Expertise 20.04.21

CAC 40 2010 – 2020 : l’investisseur a-t-il été gagnant ?

Créé en 1987, le CAC 40 est le principal indice boursier de la place de Paris. C’est un panier composé de 40 valeurs de sociétés françaises choisies parmi 100 sociétés dont les volumes d’échanges de titres sont les plus importants. Si cet indice a subi, au cours de la dernière décennie, de véritables chocs historiques et de forts rebonds, il aura néanmoins connu une progression significative : l’épargnant qui avait investi 100 € en 2010 disposait de 186 € fin 2020. Retour sur cette croissance non-linéaire.

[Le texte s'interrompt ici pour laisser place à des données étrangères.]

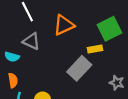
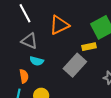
cyan semicircle: (12, 57) -> (37, 61), moved
orange semicircle: (13, 80) -> (24, 76), moved

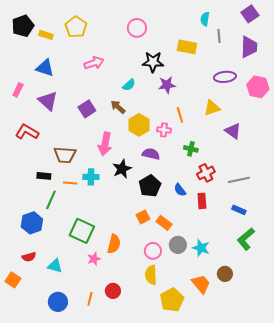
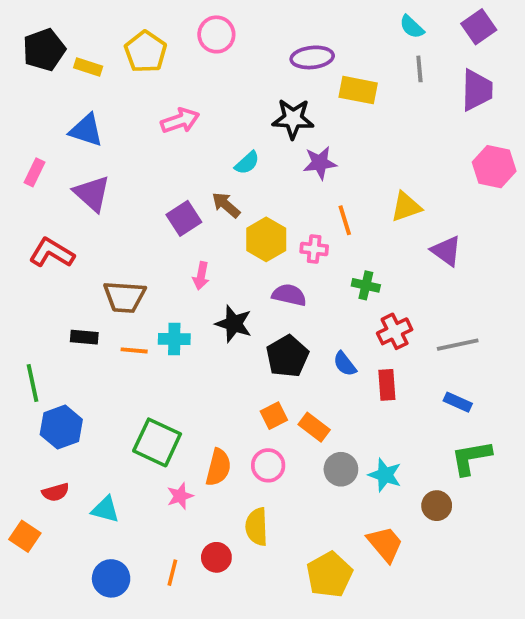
cyan semicircle: (205, 19) -> (412, 27), moved, turned -56
pink circle: (137, 28) -> (216, 34), moved
purple ellipse: (225, 77) -> (312, 57), moved
purple square: (87, 109) -> (184, 218), moved
pink arrow: (105, 144) -> (201, 276), size x0.6
black star: (122, 169) -> (234, 324), turned -30
green line: (51, 200) -> (33, 383), moved, turned -36
green L-shape: (246, 239) -> (471, 458), turned 30
pink circle: (153, 251) -> (268, 465), moved
brown circle: (225, 274) -> (437, 506), moved
yellow semicircle: (151, 275) -> (257, 527), moved

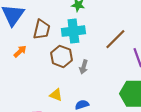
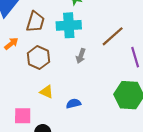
brown hexagon: (62, 56) -> (38, 58), moved
gray arrow: (84, 67) -> (81, 56), moved

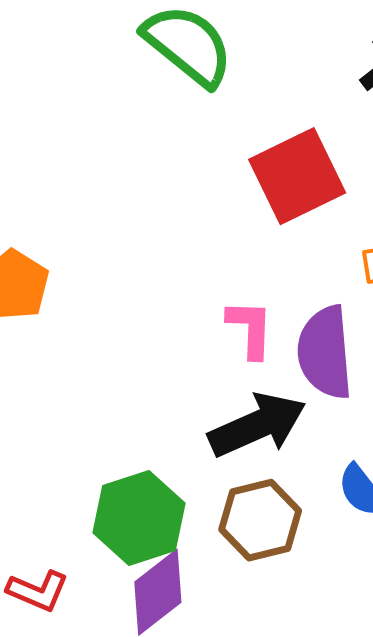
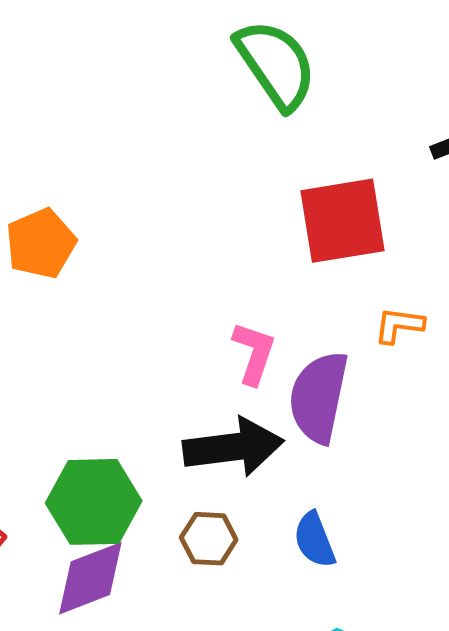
brown hexagon: (260, 520) -> (209, 539), size x0.7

Une décennie marquée par des chocs historiques  

Les années 2011 et 2012 commencent très mal. Elles marquent le début d’une période incertaine pour le CAC 40. En effet, la crise de la dette grecque se propage rapidement aux dettes des pays périphériques. Les marchés s’affolent alors que les agences de rating dégradent la notation des pays membres les plus fragiles. La survie de la zone Euro est en jeu. Il faudra l’intervention de Mario Draghi, le 26 juillet 2012, qui, avec simplement trois mots (« Whatever it takes ») sauvera la zone Euro et éteindra l’incendie.

En 2014 – 2015, les tensions sur la dette en zone euro refont surface tandis qu’un krach se produit en Chine sur les marchés actions en août 2015. Il faudra attendre 2017 pour revenir aux plus hauts précédents. 

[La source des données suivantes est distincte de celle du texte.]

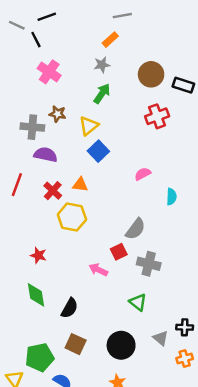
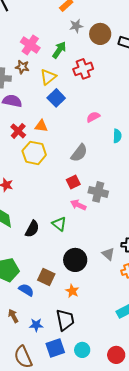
gray star: (102, 65) -> (76, 26), moved
pink cross: (49, 72) -> (30, 45), moved
red cross: (157, 116) -> (83, 69), moved
gray semicircle: (135, 229) -> (79, 153), moved
pink arrow: (98, 270) -> (78, 205), moved
green triangle: (138, 302) -> (59, 224), moved
brown square: (76, 344) -> (46, 277), moved

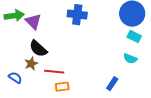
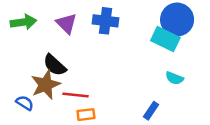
purple triangle: (33, 22) -> (66, 23), moved
cyan rectangle: (134, 37) -> (165, 39), moved, size x1.5
brown star: (31, 64) -> (46, 85), size x1.6

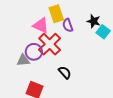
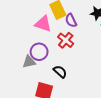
red cross: (50, 44) -> (66, 40), moved, size x0.7
black semicircle: (65, 72) -> (60, 72), moved

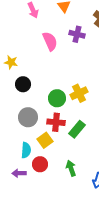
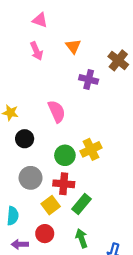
pink semicircle: (50, 41) -> (57, 111), moved
green rectangle: (77, 129) -> (81, 204), moved
cyan semicircle: (26, 150) -> (13, 216), moved

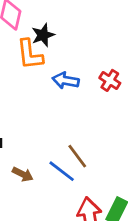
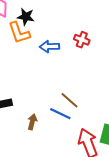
black star: (43, 35) -> (26, 17), turned -30
brown arrow: (23, 174) -> (32, 122), turned -91

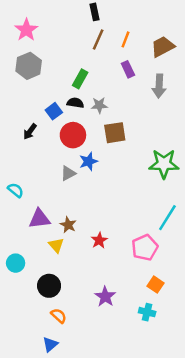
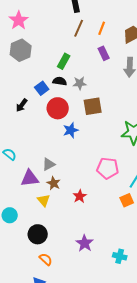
gray triangle: (68, 173) -> (49, 164), moved
pink pentagon: (145, 248) -> (108, 168), moved, turned 30
orange square: (155, 285) -> (127, 200), moved, turned 32

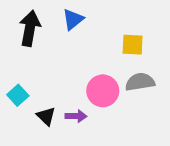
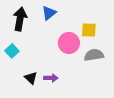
pink circle: (103, 91) -> (69, 43), moved
cyan square: (18, 95) -> (12, 51), moved

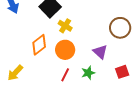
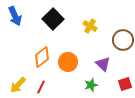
yellow cross: (65, 26) -> (90, 26), moved
red line: (65, 75) -> (41, 87), moved

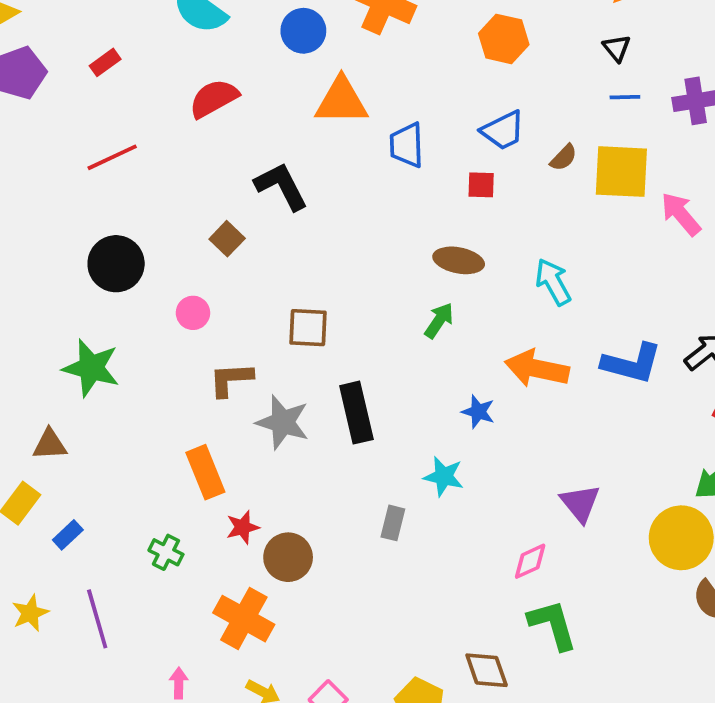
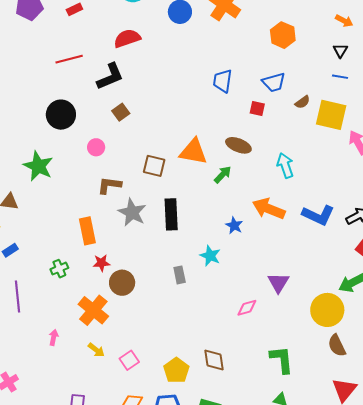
orange triangle: (341, 101) -> (193, 152), moved
black L-shape: (281, 186) -> (110, 76), moved, turned 84
gray rectangle: (393, 523) -> (180, 275), turned -36
green cross: (166, 552) -> (59, 269), turned 30
green L-shape: (553, 625) -> (282, 360), moved

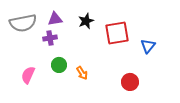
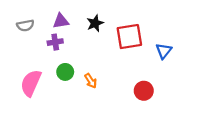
gray semicircle: (23, 23) -> (25, 25), size x0.6
pink semicircle: (28, 75) -> (31, 83), size x1.4

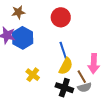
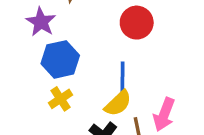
blue hexagon: (23, 38) -> (60, 59), moved

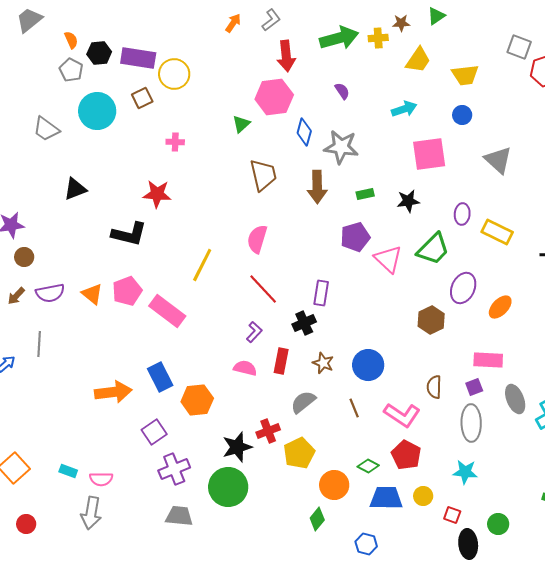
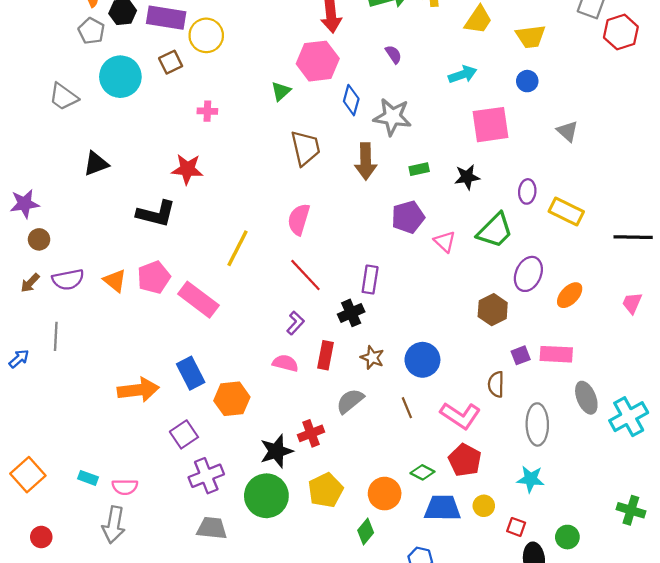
gray triangle: (498, 160) -> (567, 131), size x0.7
pink triangle: (388, 259) -> (445, 242), size x0.7
purple square: (474, 387) -> (521, 355), moved
yellow pentagon: (299, 453) -> (325, 490), moved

En 2018, Wall Street connaîtra sa pire année après la crise de 2008. Cette chute soudaine des cours s’explique par la guerre commerciale entre les États-Unis et la Chine, mais aussi par une forte remontée des taux d’intérêts par la Réserve fédérale américaine (FED). En une année, les gains accumulés après plusieurs années de hausse sont effacés, et les marchés retrouvent la même situation de crise qu’en 2014. 

Selon Jean-Christophe Brun, Product Specialist chez Natixis Investment Managers Solutions, la décennie 2010-20 n’a pas été « un long fleuve tranquille » pour le CAC 40.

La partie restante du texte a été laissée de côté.